Paylaş
Yorumcuları isyan ettiren sahadakilerin çocuk yaşta olması...
Halbuki benim bildiğim en sıkı kavgalar zaten U17 çağında yaşanır.
Mesela, Galatasaray Lisesi takımında kalecilik yaparken Beşiktaş Esentepe Ortaokulu’yla yaptığımız maçı hiç unutmam.
Sırf birimizin isminde “Galatasaray”, diğerindeyse “Beşiktaş” geçiyor diye tribün birbirine girmişti.

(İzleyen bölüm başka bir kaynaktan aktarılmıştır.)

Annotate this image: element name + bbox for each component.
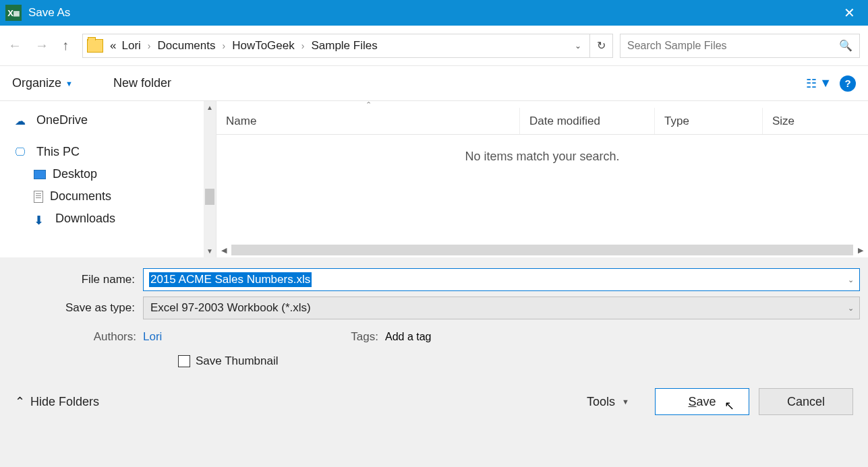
title-bar: X≣ Save As ✕ [0, 0, 868, 26]
tree-item-downloads[interactable]: ⬇ Downloads [0, 208, 216, 230]
chevron-down-icon: ▼ [622, 398, 629, 406]
download-icon: ⬇ [34, 213, 49, 225]
tree-label: OneDrive [36, 113, 88, 127]
breadcrumb-item[interactable]: Documents [155, 39, 219, 53]
cloud-icon: ☁ [15, 115, 30, 127]
address-bar[interactable]: « Lori › Documents › HowToGeek › Sample … [82, 34, 590, 58]
save-as-type-label: Save as type: [8, 301, 143, 315]
tools-button[interactable]: Tools ▼ [587, 395, 629, 409]
save-as-type-select[interactable]: Excel 97-2003 Workbook (*.xls) ⌄ [143, 297, 860, 319]
column-headers: Name Date modified Type Size [216, 108, 868, 135]
cursor-icon: ↖ [724, 398, 734, 413]
scroll-up-icon[interactable]: ▲ [206, 101, 213, 114]
scrollbar-track[interactable] [231, 245, 853, 255]
up-button[interactable]: ↑ [62, 38, 69, 53]
file-name-value: 2015 ACME Sales Numbers.xls [149, 272, 312, 287]
save-thumbnail-checkbox[interactable] [178, 355, 190, 367]
file-list: ⌃ Name Date modified Type Size No items … [216, 101, 868, 257]
hide-folders-label: Hide Folders [30, 395, 99, 409]
save-button[interactable]: Save ↖ [655, 388, 749, 415]
search-box[interactable]: 🔍 [620, 34, 860, 58]
chevron-up-icon: ⌃ [15, 394, 25, 409]
view-options-button[interactable]: ☷ ▼ [806, 76, 832, 91]
bottom-bar: ⌃ Hide Folders Tools ▼ Save ↖ Cancel [0, 373, 868, 423]
close-button[interactable]: ✕ [836, 5, 863, 21]
save-thumbnail-label: Save Thumbnail [196, 354, 279, 368]
tree-item-desktop[interactable]: Desktop [0, 163, 216, 185]
new-folder-button[interactable]: New folder [113, 76, 171, 90]
desktop-icon [34, 170, 46, 179]
scrollbar-thumb[interactable] [205, 189, 214, 205]
tree-item-this-pc[interactable]: 🖵 This PC [0, 141, 216, 163]
back-button[interactable]: ← [8, 38, 22, 53]
tags-value[interactable]: Add a tag [385, 331, 432, 343]
column-name[interactable]: Name [216, 108, 520, 134]
breadcrumb-item[interactable]: Lori [119, 39, 143, 53]
chevron-right-icon: › [218, 40, 229, 51]
breadcrumb-prefix: « [107, 39, 119, 53]
cancel-button[interactable]: Cancel [759, 388, 853, 415]
breadcrumb-item[interactable]: HowToGeek [229, 39, 297, 53]
tree-label: Downloads [55, 212, 115, 226]
search-icon[interactable]: 🔍 [839, 39, 852, 52]
file-name-input[interactable]: 2015 ACME Sales Numbers.xls ⌄ [143, 268, 860, 291]
tree-item-onedrive[interactable]: ☁ OneDrive [0, 109, 216, 131]
chevron-down-icon[interactable]: ⌄ [848, 304, 854, 313]
scroll-right-icon[interactable]: ▶ [853, 246, 868, 255]
tools-label: Tools [587, 395, 615, 409]
organize-button[interactable]: Organize ▼ [12, 76, 73, 90]
horizontal-scrollbar[interactable]: ◀ ▶ [216, 243, 868, 257]
navigation-tree: ☁ OneDrive 🖵 This PC Desktop Documents ⬇… [0, 101, 216, 257]
scroll-down-icon[interactable]: ▼ [206, 245, 213, 257]
authors-label: Authors: [8, 330, 136, 344]
column-date[interactable]: Date modified [520, 108, 655, 134]
refresh-button[interactable]: ↻ [590, 34, 613, 58]
body: ☁ OneDrive 🖵 This PC Desktop Documents ⬇… [0, 101, 868, 257]
hide-folders-button[interactable]: ⌃ Hide Folders [15, 394, 99, 409]
excel-icon: X≣ [5, 5, 22, 21]
tree-item-documents[interactable]: Documents [0, 185, 216, 208]
breadcrumb-item[interactable]: Sample Files [308, 39, 380, 53]
column-type[interactable]: Type [655, 108, 763, 134]
address-dropdown-icon[interactable]: ⌄ [575, 41, 581, 51]
list-view-icon: ☷ [806, 76, 817, 91]
file-name-label: File name: [8, 273, 143, 286]
chevron-right-icon: › [297, 40, 309, 51]
tree-label: This PC [36, 145, 80, 159]
tags-label: Tags: [351, 330, 378, 344]
chevron-down-icon: ▼ [65, 80, 73, 88]
organize-label: Organize [12, 76, 61, 90]
toolbar: Organize ▼ New folder ☷ ▼ ? [0, 66, 868, 101]
monitor-icon: 🖵 [15, 146, 30, 158]
forward-button[interactable]: → [35, 38, 49, 53]
chevron-right-icon: › [144, 40, 155, 51]
tree-label: Documents [50, 189, 111, 204]
scroll-left-icon[interactable]: ◀ [216, 246, 231, 255]
tree-scrollbar[interactable]: ▲ ▼ [204, 101, 216, 257]
save-form: File name: 2015 ACME Sales Numbers.xls ⌄… [0, 257, 868, 373]
empty-message: No items match your search. [216, 135, 868, 243]
tree-label: Desktop [53, 167, 97, 181]
authors-value[interactable]: Lori [143, 330, 162, 344]
navigation-bar: ← → ↑ « Lori › Documents › HowToGeek › S… [0, 26, 868, 66]
chevron-down-icon[interactable]: ⌄ [848, 276, 854, 284]
chevron-down-icon: ▼ [819, 76, 832, 90]
save-as-type-value: Excel 97-2003 Workbook (*.xls) [150, 301, 311, 315]
dialog-title: Save As [28, 6, 836, 20]
help-button[interactable]: ? [840, 75, 856, 92]
folder-icon [87, 39, 103, 53]
search-input[interactable] [627, 40, 839, 52]
document-icon [34, 191, 43, 203]
column-size[interactable]: Size [763, 108, 868, 134]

Olay çıkaranların hepsi öğrenci değildi üstelik; bir kısmı saçlı sakallı amcalardı.
Muhtemelen etrafta işsiz güçsüz dolanırken “atraksiyon olsun diye” ortama takılanlar.
Üsküdar’daki çamur deryası toprak sahada futbol oynamaya çalışan bizler, seyircilerin meydan kavgasını seyretmekten maça konsantre olamamıştık.
Şansımıza etrafta üç-beş polis olmasa temiz sopa yememiz işten bile değildi.
Liselerarası müzik yarışmalarında çıkan kavga-dövüş de ayrıdır. Bir hafta önceden hazırlanırdı okullar gaza gününe.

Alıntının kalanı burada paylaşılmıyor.